Governor of Ulyanovsk Oblast (acting)
- In office 29 November 2004 – 6 January 2005
- Preceded by: Vladimir Shamanov Mikhail Shkanov (acting)
- Succeeded by: Sergey Morozov

Personal details
- Born: Maria Grigoryevna Bolshakova 13 February 1947 (age 78) Zabaluyka, Inzensky District, Ulyanovsk Oblast, Russian SFSR, Soviet Union

= Maria Bolshakova =

Russian politician

Maria Grigoryevna Bolshakova (Мария Григорьевна Большакова; born 13 February 1947), is a Russian politician who had served as the acting Governor of Ulyanovsk Oblast from 2004 to 2005.

==Biography==

Maria Bolshakova was born in Zabaluyka in 1947.

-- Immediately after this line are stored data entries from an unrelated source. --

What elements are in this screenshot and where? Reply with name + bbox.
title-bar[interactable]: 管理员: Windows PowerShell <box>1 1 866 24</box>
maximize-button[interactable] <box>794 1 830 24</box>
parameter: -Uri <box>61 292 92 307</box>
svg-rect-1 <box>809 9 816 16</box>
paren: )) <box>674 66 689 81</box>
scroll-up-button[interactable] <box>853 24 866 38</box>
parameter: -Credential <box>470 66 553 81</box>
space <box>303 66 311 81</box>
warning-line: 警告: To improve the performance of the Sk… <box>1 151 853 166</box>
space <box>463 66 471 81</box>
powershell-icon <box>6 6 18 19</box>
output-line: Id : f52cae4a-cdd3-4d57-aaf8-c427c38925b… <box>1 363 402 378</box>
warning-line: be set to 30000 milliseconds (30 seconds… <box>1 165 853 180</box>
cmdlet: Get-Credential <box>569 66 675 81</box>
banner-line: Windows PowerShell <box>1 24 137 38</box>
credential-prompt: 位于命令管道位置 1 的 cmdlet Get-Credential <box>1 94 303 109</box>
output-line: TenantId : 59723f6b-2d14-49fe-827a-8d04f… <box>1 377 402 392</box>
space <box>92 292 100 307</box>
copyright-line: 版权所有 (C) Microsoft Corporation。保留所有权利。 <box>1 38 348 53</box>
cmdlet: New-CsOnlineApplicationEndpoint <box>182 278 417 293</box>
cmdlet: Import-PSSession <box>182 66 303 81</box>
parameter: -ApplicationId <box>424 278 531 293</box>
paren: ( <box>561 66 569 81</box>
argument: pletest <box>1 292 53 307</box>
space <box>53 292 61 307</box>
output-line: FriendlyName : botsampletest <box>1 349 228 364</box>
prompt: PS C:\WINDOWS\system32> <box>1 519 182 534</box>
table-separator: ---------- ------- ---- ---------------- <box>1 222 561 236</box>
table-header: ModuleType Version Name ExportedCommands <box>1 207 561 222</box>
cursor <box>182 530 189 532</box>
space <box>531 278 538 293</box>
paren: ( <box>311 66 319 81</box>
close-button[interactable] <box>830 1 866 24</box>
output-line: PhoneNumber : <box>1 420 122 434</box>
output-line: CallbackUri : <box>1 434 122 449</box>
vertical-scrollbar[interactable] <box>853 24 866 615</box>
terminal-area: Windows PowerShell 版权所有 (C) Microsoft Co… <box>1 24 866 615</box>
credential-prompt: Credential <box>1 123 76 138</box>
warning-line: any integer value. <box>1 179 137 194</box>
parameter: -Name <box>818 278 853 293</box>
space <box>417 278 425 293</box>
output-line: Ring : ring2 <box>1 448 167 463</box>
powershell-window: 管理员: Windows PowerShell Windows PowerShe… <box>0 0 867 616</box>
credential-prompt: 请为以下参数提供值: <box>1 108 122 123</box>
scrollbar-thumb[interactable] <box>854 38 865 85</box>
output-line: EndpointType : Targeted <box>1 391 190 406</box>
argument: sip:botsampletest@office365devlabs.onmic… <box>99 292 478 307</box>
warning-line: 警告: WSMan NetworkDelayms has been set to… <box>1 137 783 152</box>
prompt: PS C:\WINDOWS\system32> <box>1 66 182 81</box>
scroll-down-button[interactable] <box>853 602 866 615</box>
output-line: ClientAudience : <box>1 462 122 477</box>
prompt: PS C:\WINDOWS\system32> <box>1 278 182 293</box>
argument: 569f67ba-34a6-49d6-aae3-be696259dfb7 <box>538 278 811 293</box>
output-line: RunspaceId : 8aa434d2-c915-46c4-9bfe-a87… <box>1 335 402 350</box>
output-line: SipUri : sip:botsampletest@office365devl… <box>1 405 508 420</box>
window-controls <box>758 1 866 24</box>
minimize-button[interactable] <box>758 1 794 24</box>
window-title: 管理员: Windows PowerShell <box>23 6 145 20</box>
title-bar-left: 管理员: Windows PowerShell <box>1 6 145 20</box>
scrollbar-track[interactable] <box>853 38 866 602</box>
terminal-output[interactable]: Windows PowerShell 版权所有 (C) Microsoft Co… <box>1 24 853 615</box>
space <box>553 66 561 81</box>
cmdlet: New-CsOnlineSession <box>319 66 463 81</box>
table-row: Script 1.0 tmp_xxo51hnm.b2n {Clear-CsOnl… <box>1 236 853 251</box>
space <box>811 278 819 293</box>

On 22 November 2004, Bolshakova was the acting governor of Ulyanovsk Oblast, until 6 January 2005, where Sergey Ivanovich Morozov, became the 3rd Governor of Ulyanovsk Oblast.

She became an honorary citizen of Ulyanovsk on 31 August 2016.

On 28 January 2021, she had supported the "Year of the Book: Time to Read" was held, organized by the Public Chamber of Ulyanovsk, organized by Governor Morozov, as he signed the document in September 2020.